With the popularity and advancement in this virtual age, educators seek course creations that extend student pedagogical leaning into the digital hallway. One such means is with the use of a carefully designed web project, an e-collaboration, offered through a thoughtfully constructed asynchronous online platform, where student interact and learn together through peer student and student content interactions online. An e-collaboration using interactive forums where peers deliberate with each other allowing them the time to read, reflect and post in a time and space of their choosing, have the potential to transform the landscape of higher education by expanding thoughtfully constructed student discussions across the globe. Peer student instruction as an instructional method has been recognized as having a positive impact on learning as early as 1916 when John Dewey referred to interaction as the defining component of the educational process occurring when the student transforms the information passed to them from another, and constructs it into knowledge with personal application and belief (Dewey, 1916).

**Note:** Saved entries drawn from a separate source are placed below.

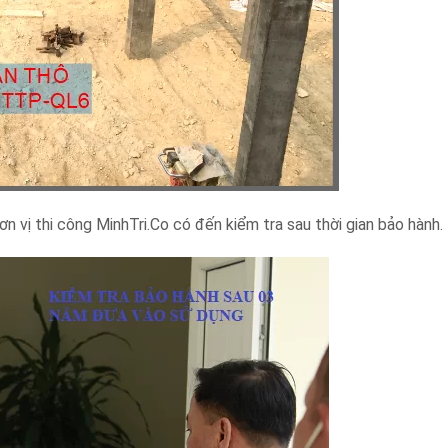
ơn vị thi công MinhTri.Co có đến kiểm tra sau thời gian bảo hành.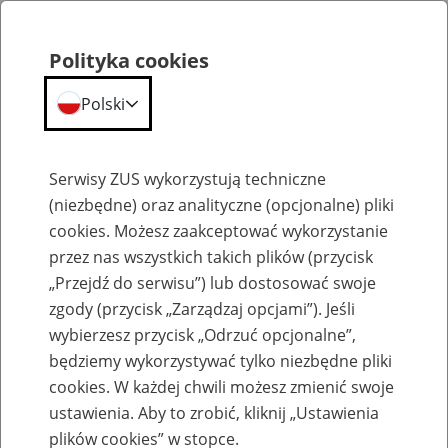
Polityka cookies
Polski
Menu
Szukaj
Serwisy ZUS wykorzystują techniczne
(niezbędne) oraz analityczne (opcjonalne) pliki
cookies. Możesz zaakceptować wykorzystanie
Szkolenia
przez nas wszystkich takich plików (przycisk
„Przejdź do serwisu”) lub dostosować swoje
zgody (przycisk „Zarządzaj opcjami”). Jeśli
wybierzesz przycisk „Odrzuć opcjonalne”,
będziemy wykorzystywać tylko niezbędne pliki
cookies. W każdej chwili możesz zmienić swoje
Dyżur telefoniczny- Świadczenia
ustawienia. Aby to zrobić, kliknij „Ustawienia
uzupełniające dla osób niezdolnych do
plików cookies” w stopce.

Peer interaction as a pedagogical ideal is pivotal in online settings as the back-and-forth dialogue among peers facilitate learning through interaction. Researchers have observed that in online environments much like face-to-face classes, learning occurs through an egalitarian process in which participants generate, challenge, reflect upon, and defend ideas, thereby constructing meaning through these exchanges (Rountree, 1995). In other words, web-based technologies facilitate creative collaboration among active participants who co-produce content (Lee & McLoughlin, 2007), with learning derived as a product of students’ interaction (Dehler & Parras-Hernandez, 1998).